当时同行的老猫说这玩意儿邪门,劝我放回去。我没听——盗墓贼的本能告诉我,
越是古怪的东西越值钱。现在我知道我错了,大错特错。手机震动,陌生号码发来一段视频。
画面里,小雨被绑在椅子上,嘴上贴着胶带,眼睛红肿却死死盯着镜头。
她身后站着三个穿黑袍的人,看不清脸。接着,一个经过处理的声音响起:“陈默,
你有七十二小时。用《幽冥图志》换你妹妹的命。别耍花样,我们知道你的一切。
”视频戛然而止。我瘫坐在废墟里,双手发抖。老猫的电话在这时打了进来。“陈默,
出事了。”老猫的声音压得很低,“道上都在传,你手里有不该有的东西。‘影子’在找你。
”“影子?”我从未听过这个名号。“一个很久没人敢提的组织。传说他们不信神佛,
专事通幽。你妹妹是不是被带走了?”我喉咙发紧:“你怎么知道?”“因为三十年前,
我弟弟也是这样消失的。”老猫沉默了几秒,“听着,那本图志不是人能碰的东西。
但我认识一个人,也许能帮你解读它——如果你非走这条路不可的话。”“谁?”“林教授,
民俗学专家,专门研究神秘文化。但他不会轻易见人,尤其不会见我们这种‘土夫子’。
你得有个合适的理由。”我看着墙上的血字,一字一顿:“告诉他,
我手里有《幽冥图志》的真本。”2 往生客栈林教授的住处藏在城市老区一栋民国建筑里。

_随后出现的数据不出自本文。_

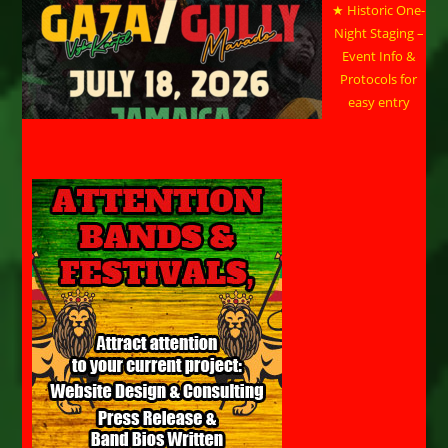
★ Historic One-
Night Staging –
Event Info &
Protocols for
easy entry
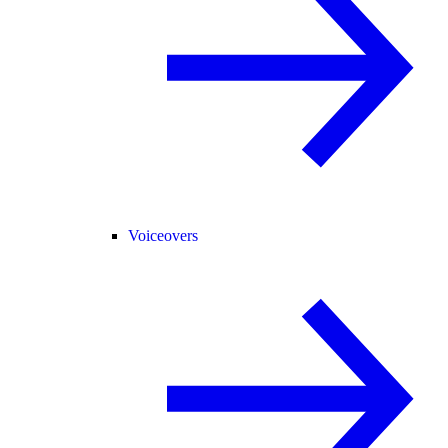
Voiceovers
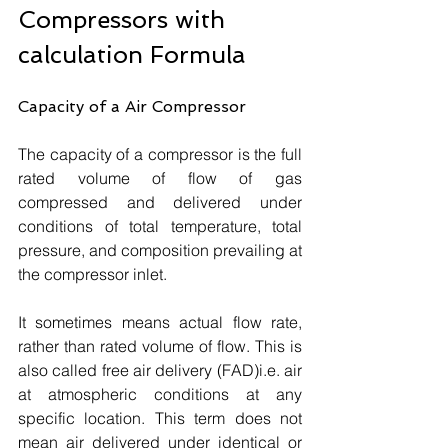
Compressors with 
calculation Formula
Capacity of a Air Compressor
The capacity of a compressor is the full 
rated volume of flow of gas 
compressed and delivered under 
conditions of total temperature, total 
pressure, and composition prevailing at 
the compressor inlet. 
It sometimes means actual flow rate, 
rather than rated volume of flow. This is 
also called free air delivery (FAD)i.e. air 
at atmospheric conditions at any 
specific location. This term does not 
mean air delivered under identical or 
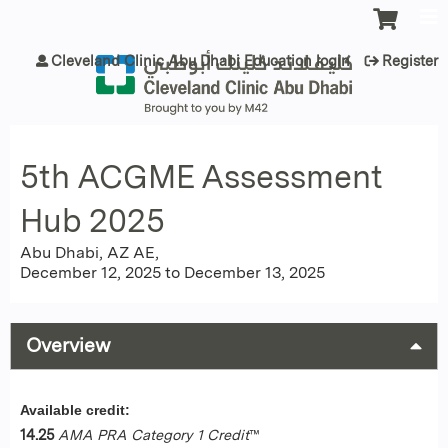
Jump to content
Cleveland Clinic Abu Dhabi Education login
Register
5th ACGME Assessment
Hub 2025
Abu Dhabi, AZ AE
December 12, 2025
to
December 13, 2025
Overview
Available credit:
14.25
AMA PRA Category 1 Credit
™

我按老猫给的地址找到时,已是凌晨三点。雨停了,月亮呈现出一种不祥的暗红色。
开门的老人七十来岁,头发花白,眼镜后的眼睛锐利如鹰。他没说话,只是打量我,
目光最终落在我怀里的兽皮包裹上。“进来吧。”他转身,“把鞋脱了。
”屋里堆满了书籍和古怪的收藏品:甲骨、罗盘、风化严重的石碑拓片。
我在一堆资料中看到了一张照片——一只眼睛,瞳孔里有门。“你也知道这个符号。
”林教授端来两杯茶,“影子组织的标记。他们活跃于各个朝代,寻找通往幽冥的途径。
你手上的东西,是他们寻找千年的钥匙。”我把兽皮书放在桌上:“我只想救我妹妹。
”林教授没有碰书,而是戴上了一副白手套,又点燃了一根奇怪的香。烟雾缭绕中,
他小心翼翼地翻开封面。书页不是纸,也不是兽皮,而是一种柔韧的、近乎半透明的材质。
上面的文字我完全看不懂,像是甲骨文与某种楔形文字的混合体。
但插图却清晰得令人心惊——扭曲的山脉、流淌熔岩的河流、无数道通往地底的门户,
以及一些难以名状的生物。“这是通往幽冥之地的地图。”林教授的手指悬在一幅图上,
“但幽冥不是地府,不是神话里的死后世界。根据我的研究,
它是一个与现世重叠却无法触及的维度,充满了上古时期遗存的能量和生物。
而这上面记载的‘门’,是进入那里的唯一通道。”他抬头看我:“影子组织认为,
掌控幽冥之门就能掌控生死。你妹妹被带走,是因为他们需要活人祭品来打开第一道门。
”我后背发凉:“祭品?”“《幽冥图志》记载了七道门,
每道门都需要特定的‘钥匙’和代价才能开启。第一道‘血月之门’,需要至亲之血,
于血月之夜献祭。”林教授合上书,“你还有不到四十八小时。”“门在哪里?”我咬牙问。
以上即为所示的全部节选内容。